When factoring polynomials, finding the Greatest Common Factor (GCF) is an essential first step. The GCF is the largest factor that two or more terms share. In this exercise, we work with the expression \(70y^2 - 70y\).
First, let's examine the coefficients and variables:

• The coefficients are 70 and 70.
• The variable part is \(y\).

The GCF of the coefficients is 70 because it is the largest number that can divide both coefficients. The variable part that is common to both terms is \(y\).
Putting it together, the GCF of the entire expression is \(70y\). Next, to factor out the GCF, we divide each term in the polynomial by the GCF and then factor it out:
\( 70y^2 - 70y = 70y(y - 1) \).
This step simplifies the original polynomial while retaining all the necessary information.

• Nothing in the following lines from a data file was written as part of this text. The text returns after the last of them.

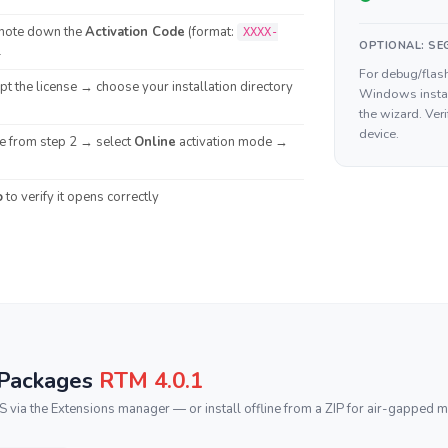
note down the
Activation Code
(format:
XXXX-
OPTIONAL: SEG
l
For debug/flash
t the license → choose your installation directory
Windows insta
the wizard. Ver
device.
de from step 2 → select
Online
activation mode →
o
to verify it opens correctly
 Packages
RTM 4.0.1
ia the Extensions manager — or install offline from a ZIP for air-gapped m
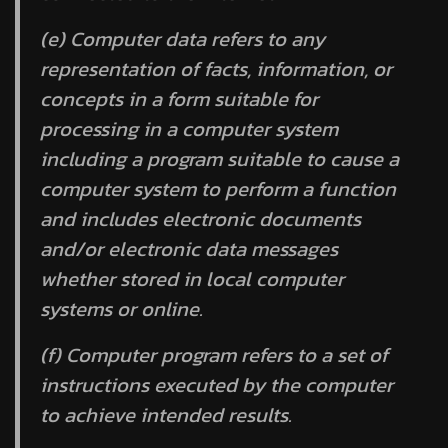
(e)
Computer data
refers to any
representation of facts, information, or
concepts in a form suitable for
processing in a computer system
including a program suitable to cause a
computer system to perform a function
and includes electronic documents
and/or electronic data messages
whether stored in local computer
systems or online.
(f)
Computer program
refers to a set of
instructions executed by the computer
to achieve intended results.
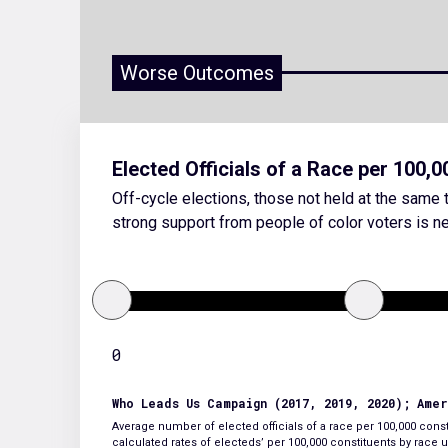
Worse Outcomes
Elected Officials of a Race per 100,
Off-cycle elections, those not held at the same t
strong support from people of color voters is ne
0
Who Leads Us Campaign (2017, 2019, 2020); Ame
Average number of elected officials of a race per 100,000 consti
calculated rates of electeds’ per 100,000 constituents by rac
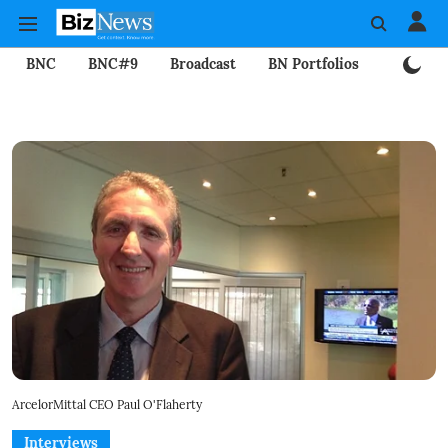
BNC
BNC#9
Broadcast
BN Portfolios
Mining
ArcelorMittal CEO Paul O'Flaherty
Interviews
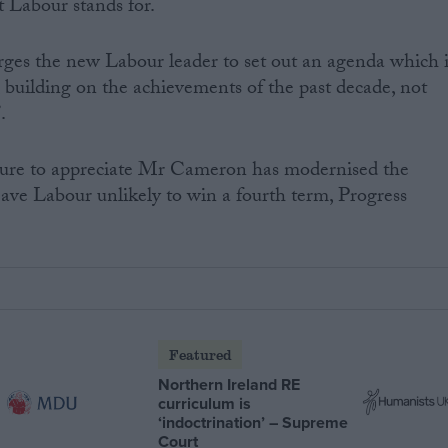
t Labour stands for.
rges the new Labour leader to set out an agenda which i
r, building on the achievements of the past decade, not
.
ailure to appreciate Mr Cameron has modernised the
leave Labour unlikely to win a fourth term, Progress
Featured
Northern Ireland RE
curriculum is
‘indoctrination’ – Supreme
Court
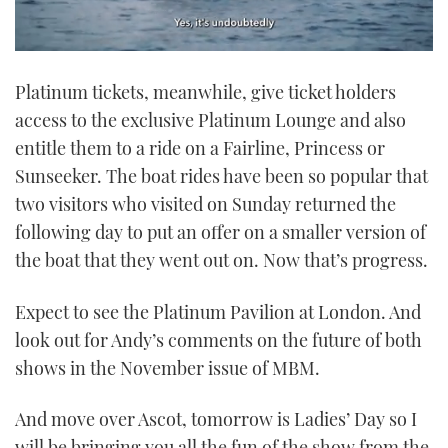
0
seconds
Platinum tickets, meanwhile, give ticket holders
of
1
access to the exclusive Platinum Lounge and also
minute,
21
entitle them to a ride on a Fairline, Princess or
seconds
Sunseeker. The boat rides have been so popular that
two visitors who visited on Sunday returned the
following day to put an offer on a smaller version of
the boat that they went out on. Now that’s progress.
Expect to see the Platinum Pavilion at London. And
look out for Andy’s comments on the future of both
shows in the November issue of MBM.
And move over Ascot, tomorrow is Ladies’ Day so I
will be bringing you all the fun of the show from the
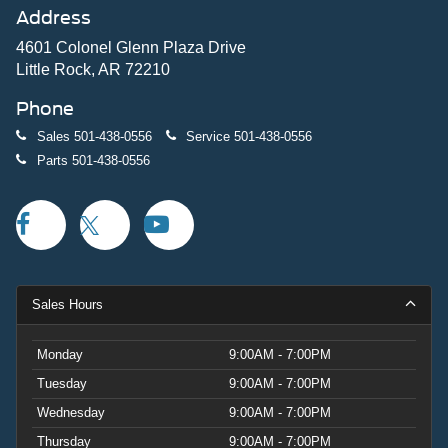
Address
4601 Colonel Glenn Plaza Drive
Little Rock, AR 72210
Phone
Sales
501-438-0556
Service
501-438-0556
Parts
501-438-0556
Sales Hours
Monday
9:00AM - 7:00PM
Tuesday
9:00AM - 7:00PM
Wednesday
9:00AM - 7:00PM
Thursday
9:00AM - 7:00PM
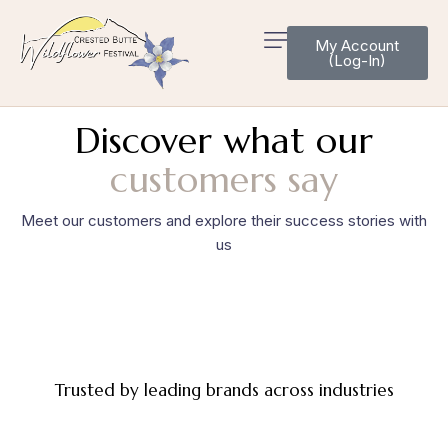
My Account
(Log-In)
Discover what our
customers say
Meet our customers and explore their success stories with
us
Trusted by leading brands across industries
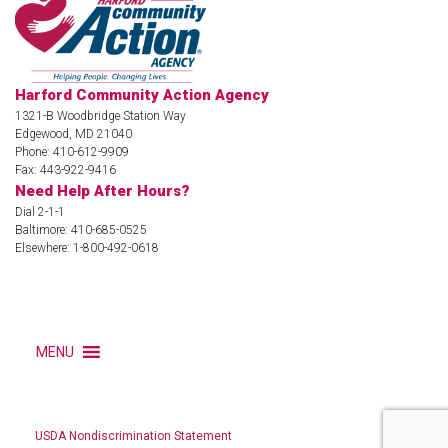
Harford Community Action Agency
1321-B Woodbridge Station Way
Edgewood, MD 21040
Phone: 410-612-9909
Fax: 443-922-9416
Need Help After Hours?
Dial 2-1-1
Baltimore: 410-685-0525
Elsewhere: 1-800-492-0618
MENU
USDA Nondiscrimination Statement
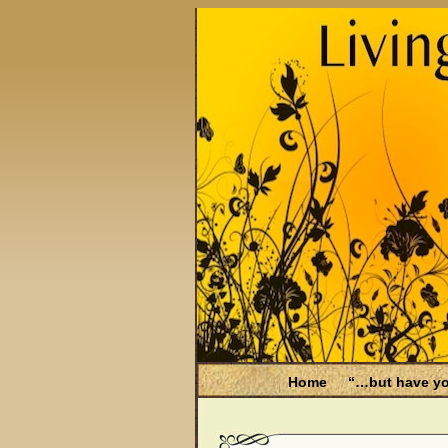
Home
“…but have yo
Be Aware
Endometri
Filing for Medicare hea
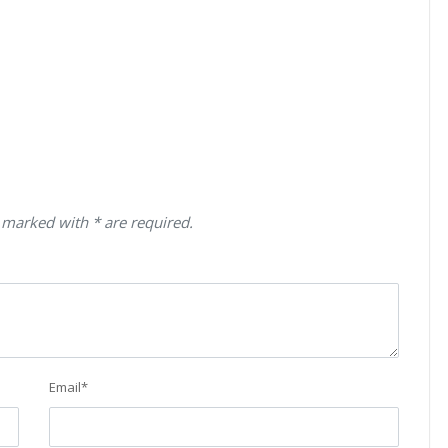
 marked with * are required.
Email
*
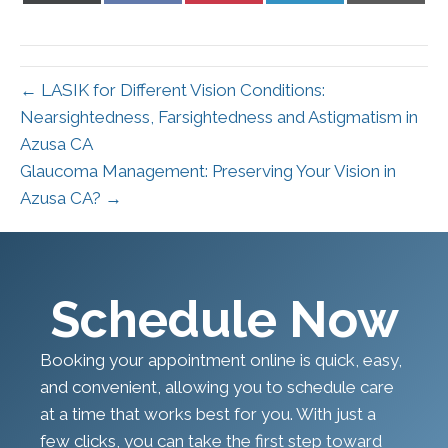
X
Facebook
Pinterest
LinkedIn
Email
(Twitter)
← LASIK for Different Vision Conditions:
Nearsightedness, Farsightedness and Astigmatism in
Azusa CA
Glaucoma Management: Preserving Your Vision in
Azusa CA? →
Schedule Now
Booking your appointment online is quick, easy,
and convenient, allowing you to schedule care
at a time that works best for you. With just a
few clicks, you can take the first step toward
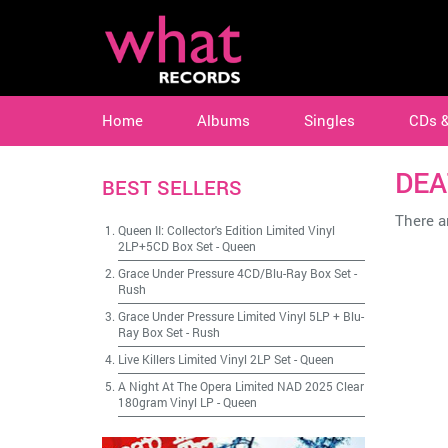
Home
Albums
Singles
CDs 
DEA
BEST SELLERS
There ar
Queen II: Collector's Edition Limited Vinyl
2LP+5CD Box Set
-
Queen
Grace Under Pressure 4CD/Blu-Ray Box Set
-
Rush
Grace Under Pressure Limited Vinyl 5LP + Blu-
Ray Box Set
-
Rush
Live Killers Limited Vinyl 2LP Set
-
Queen
A Night At The Opera Limited NAD 2025 Clear
180gram Vinyl LP
-
Queen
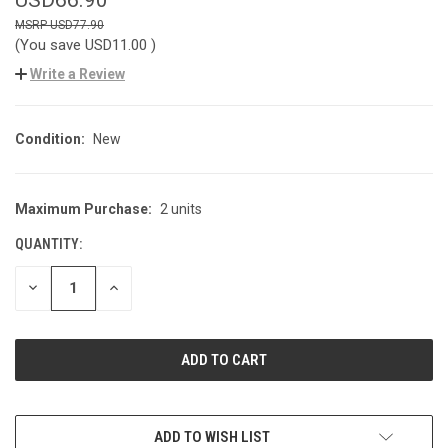
USD77.90
(You save
USD11.00
)
Write a Review
Condition:
New
Maximum Purchase:
2 units
CURRENT
STOCK:
QUANTITY:
DECREASE
INCREASE
QUANTITY
QUANTITY
OF
OF
UNDEFINED
UNDEFINED
ADD TO WISH LIST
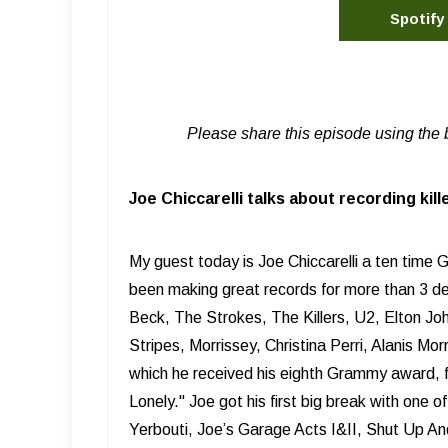
Spotify
Please share this episode using the 
Joe Chiccarelli talks about recording kil
My guest today is Joe Chiccarelli a ten tim
been making great records for more than 3 dec
Beck, The Strokes, The Killers, U2, Elton J
Stripes, Morrissey, Christina Perri, Alanis M
which he received his eighth Grammy award, 
Lonely." Joe got his first big break with one 
Yerbouti, Joe’s Garage Acts I&II, Shut Up An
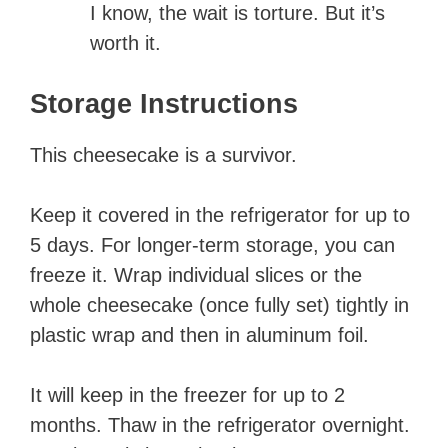
I know, the wait is torture. But it’s
worth it.
Storage Instructions
This cheesecake is a survivor.
Keep it covered in the refrigerator for up to
5 days. For longer-term storage, you can
freeze it. Wrap individual slices or the
whole cheesecake (once fully set) tightly in
plastic wrap and then in aluminum foil.
It will keep in the freezer for up to 2
months. Thaw in the refrigerator overnight.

A prime polynomial is a polynomial that cannot be factored into polynomials of lower degrees with integer coefficients. After factoring out the GCF, the remaining polynomial inside the parenthesis is \(y - 1\).
To determine if it's a prime polynomial, we check for any common factors other than 1.

In this expression:

• The coefficient of \(y\) is 1.
• The constant term is -1.

Since the only factors of 1 are 1 and -1, and the polynomial does not have any further common factors, we confirm that \(y - 1\) is indeed a prime polynomial. This implies it cannot be simplified any further through factoring.
Understanding prime polynomials is crucial because it limits how much you can break down a polynomial and indicates that you've reached the simplest form.

Verification is the final step to ensure the correctness of your factorization. To verify the factorization of the polynomial \(70y(y - 1)\) from the original expression \(70y^2 - 70y\), we perform the distributive property.
Let's distribute \(70y\) across \(y - 1\):\ \( 70y(y - 1) = 70y^2 - 70y \).

When we expand this expression, we arrive back at our original polynomial.
This step ensures that the factorization was done correctly. Verification helps to avoid errors and confirms that the work is accurate. Always make it a habit to verify your factorized expressions, as it increases the reliability of your mathematical solutions.